Effects of Migration/Prejudice and Regulation of Immigration

Prejudice and Regulation of Immigration

In the United States and Australia, native-born residents resented immigrants from China who were willing to work for lower wages. In response to these resentments, governments institutionalized discrimination against the Chinese.

Regulation in the United States

Nativists were powerful enough in California that a revised constitution ratified in 1879 included several provisions that targeted people from China:

• It prohibited the state, counties, municipalities, and public works from hiring Chinese workers.

• It prevented individuals from China, and any others who were not considered white, from becoming citizens on the grounds that they were “dangerous to the well-being of the State.”

• It encouraged cities and towns either to remove Chinese residents from within their limits or to segregate them in certain areas.

With many thousands of Chinese living in the United States by 1882, Congress banned further Chinese immigration by passage of the Chinese Exclusion Act. Initially limited to a ten year period, the policy was extended periodically and made permanent in 1902. This act, which was finally repealed in 1943, showed the discrimination in the United States.

After the U.S. Congress excluded Chinese immigrants, some of them began to move to Mexico. Mexican President Porfirio Díaz promoted immigration as well as development, especially in the northern area bordering the United States. Rather than working as laborers in the mines or railroads, most worked as truck farmers, shopkeepers, or manufacturers.

White Australia

Before the Australian gold rushes of the 1850s and 1860s, most of the Chinese in Australia were indentured laborers, convicts, or traders. During the gold rushes, the Chinese population grew to around 50,000. In response to the influx of Chinese miners, the parliament of the province of Victoria passed a Chinese Immigration Act in 1855 that limited the number of Chinese who could come ashore from each ship. Many Chinese got around this law by landing instead in South Australia.
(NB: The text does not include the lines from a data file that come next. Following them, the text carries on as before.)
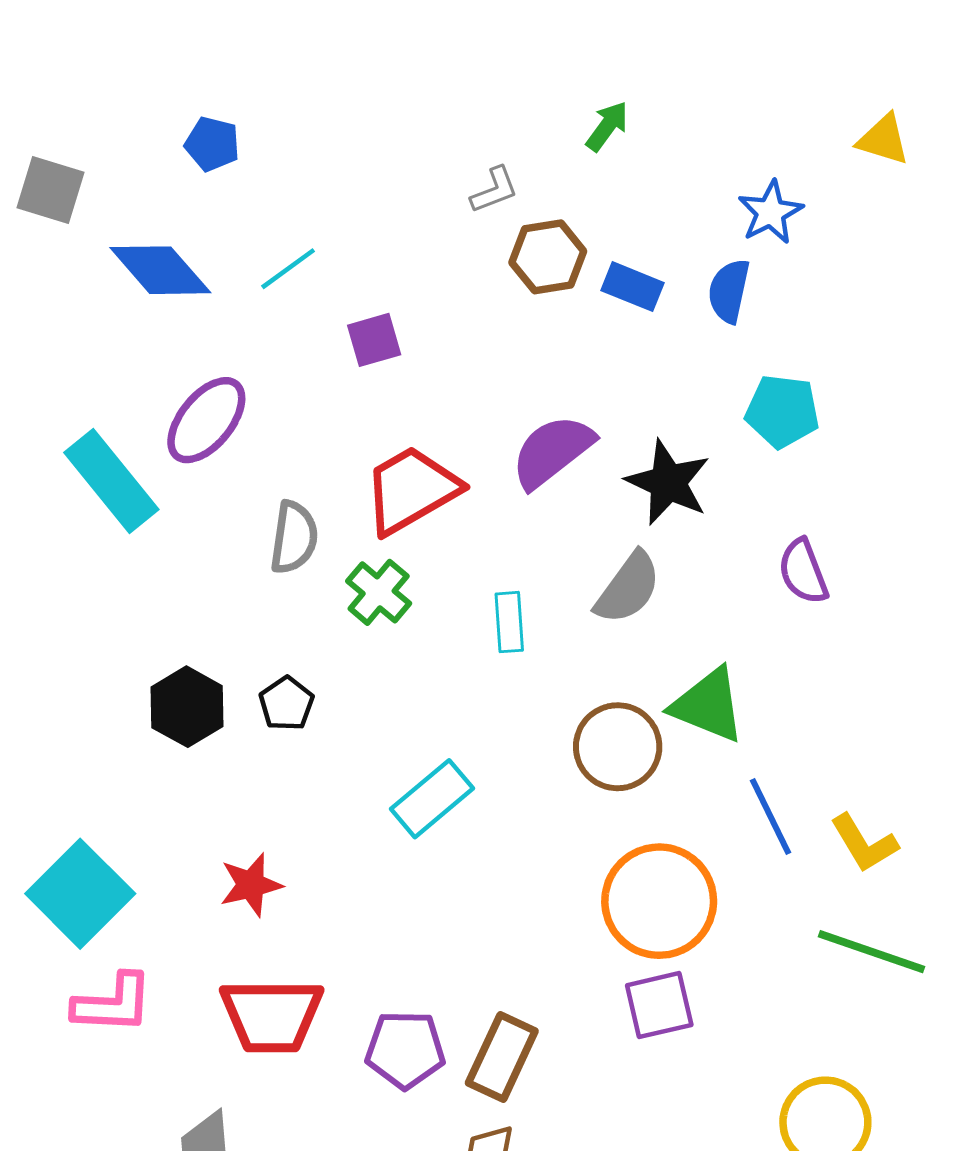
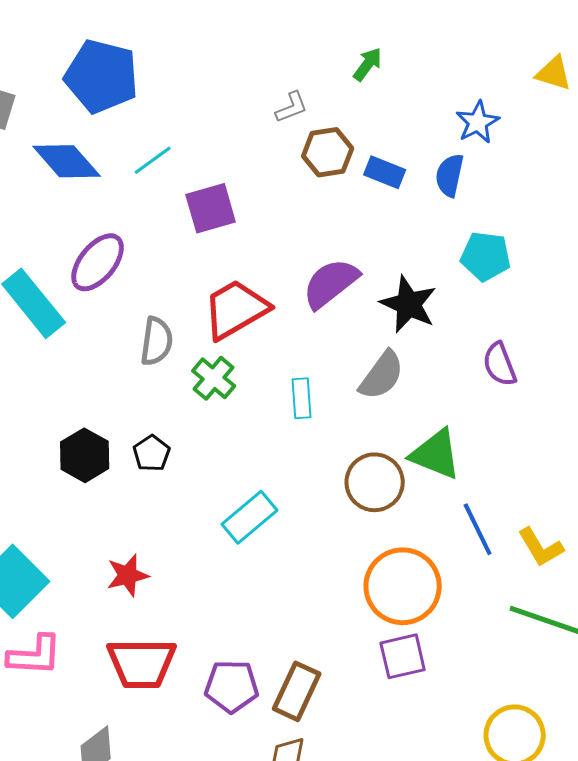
blue pentagon: (212, 144) -> (102, 76), size x2.0
purple square: (374, 340) -> (211, 208), size x1.4

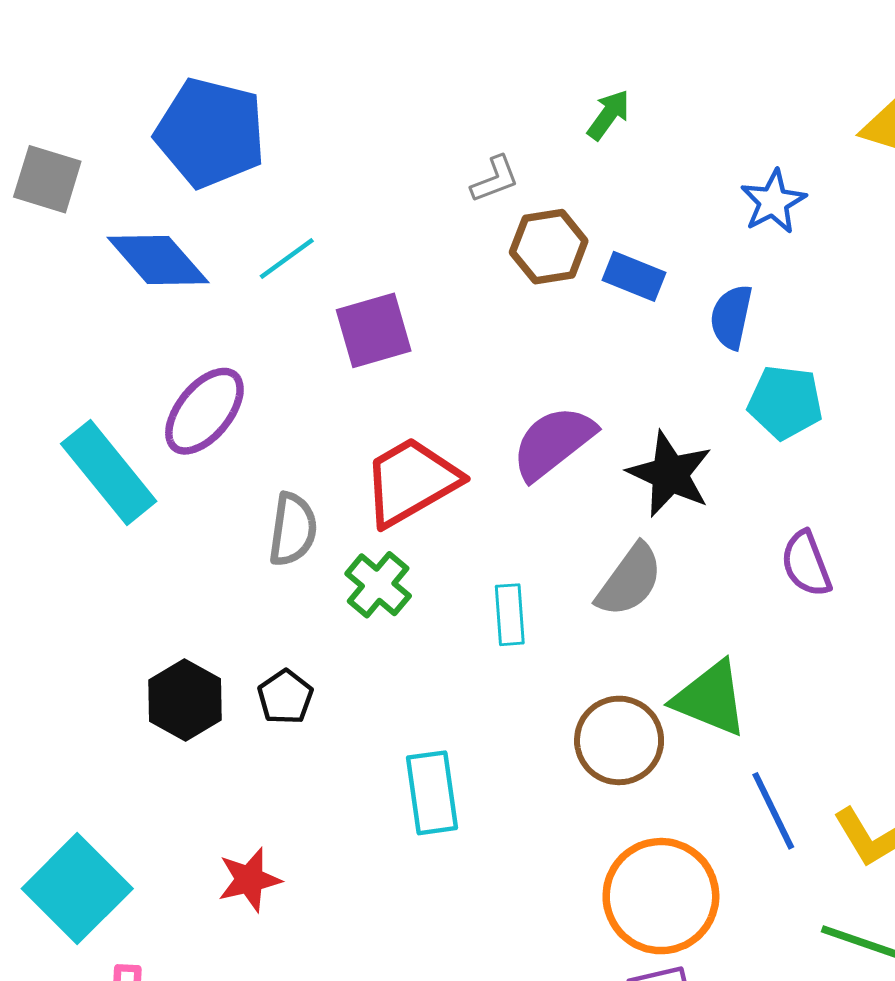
blue semicircle: (450, 175) -> (731, 317), moved
cyan rectangle: (250, 517) -> (432, 793), turned -58

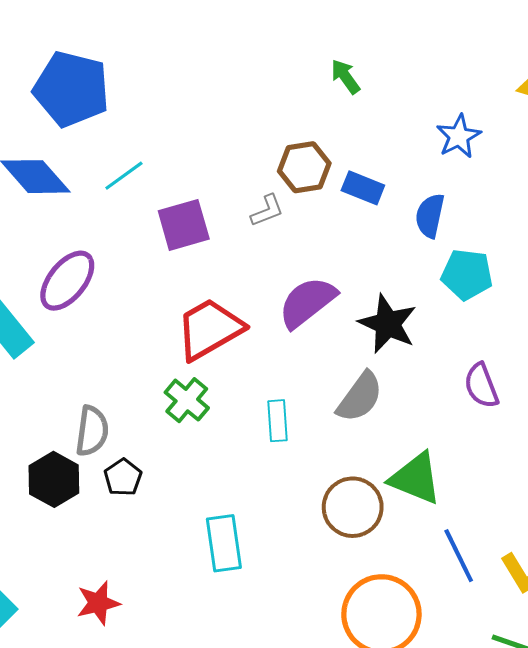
green arrow: (609, 115) -> (345, 77), turned -72
gray L-shape: (495, 179) -> (267, 211), moved
gray semicircle: (293, 529) -> (92, 431), moved

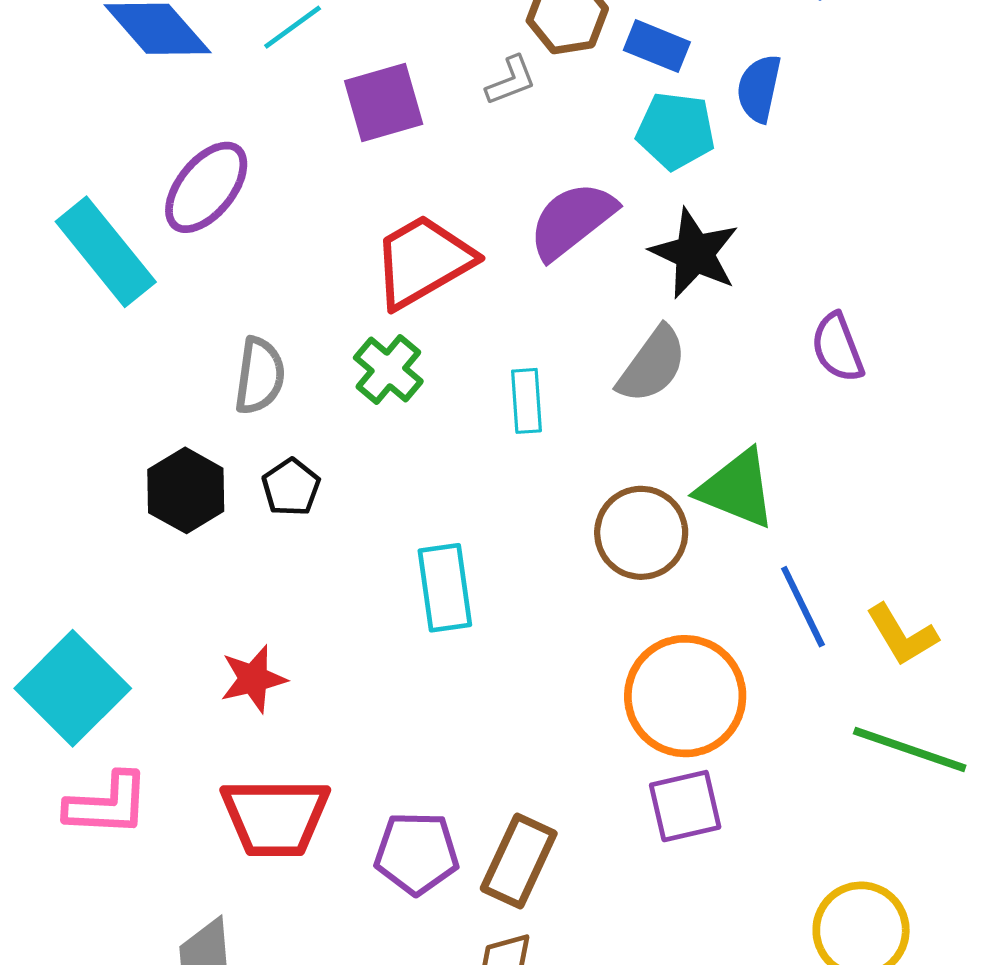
cyan pentagon: (467, 274) -> (676, 131), moved
gray semicircle: (92, 431) -> (260, 376), moved

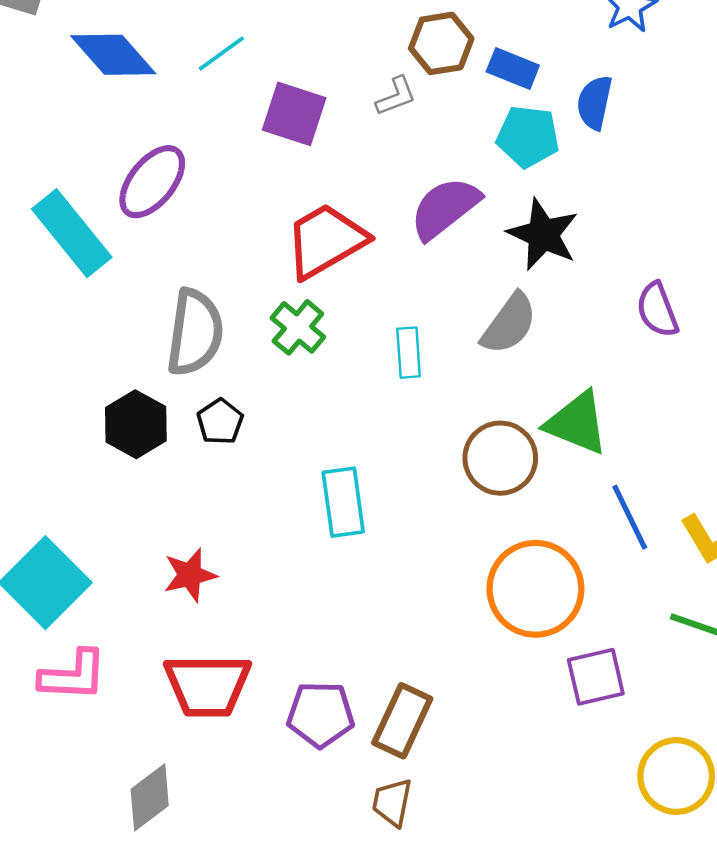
purple square: (384, 103) -> (294, 114), turned 34
gray semicircle: (260, 376) -> (195, 332), size x1.4
purple square: (685, 806) -> (596, 677), moved

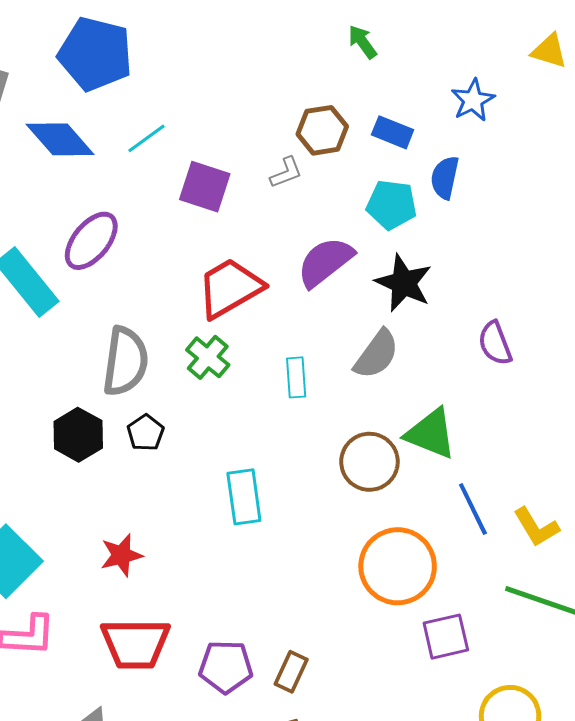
blue rectangle: (513, 69) -> (393, 132), moved
brown rectangle: (402, 721) -> (291, 672), size x0.7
In December 1860, white miners in the goldfields of New South Wales attacked the area where Chinese miners were quartered, killing several and wounding many others. Several other attacks followed. One of the worst occurred on June 30, 1861, when several thousand white miners attacked the Chinese and plundered their dwellings.

In response to this violence, the New South Wales Legislative Council passed the Chinese Immigration Regulation and Restriction Act in November of that year. The act, eventually repealed in 1867, was an attempt to restrict the number of Chinese immigrants from entering the colony. By the end of the gold rushes in 1881, New South Wales passed the Influx of Chinese Restriction Act, which attempted to restrict Chinese immigration by means of an entrance tax.

After the gold rushes, the Chinese in Australia turned to other sources of income, such as gardening, trade, furniture making, fishing, and pearl diving. While Chinatowns (Chinese enclaves) developed in cities across Australia, the Chinese made their biggest economic contributions in the Northern Territory and north Queensland regions. Eventually, however, anti-Chinese sentiment grew. Because the Chinese artisans and laborers would work for less than white Australians, resentment increased. Anti-Chinese leagues also began to develop.

Although the number of Chinese in Australia was declining, they were becoming more concentrated in Melbourne and Sydney and thus more visible. After six separate British self-governing colonies in Australia united under a single centralized government in 1901, the new parliament took action to limit non-British immigration. The new attorney general stated that the government’s policy was to preserve a “white Australia.” The White Australia Policy, as it was known, remained in effect until the mid-1970s.(Connect: Compare the experiences in Australia of Chinese and Japanese immigrants. See Topic 6.6.)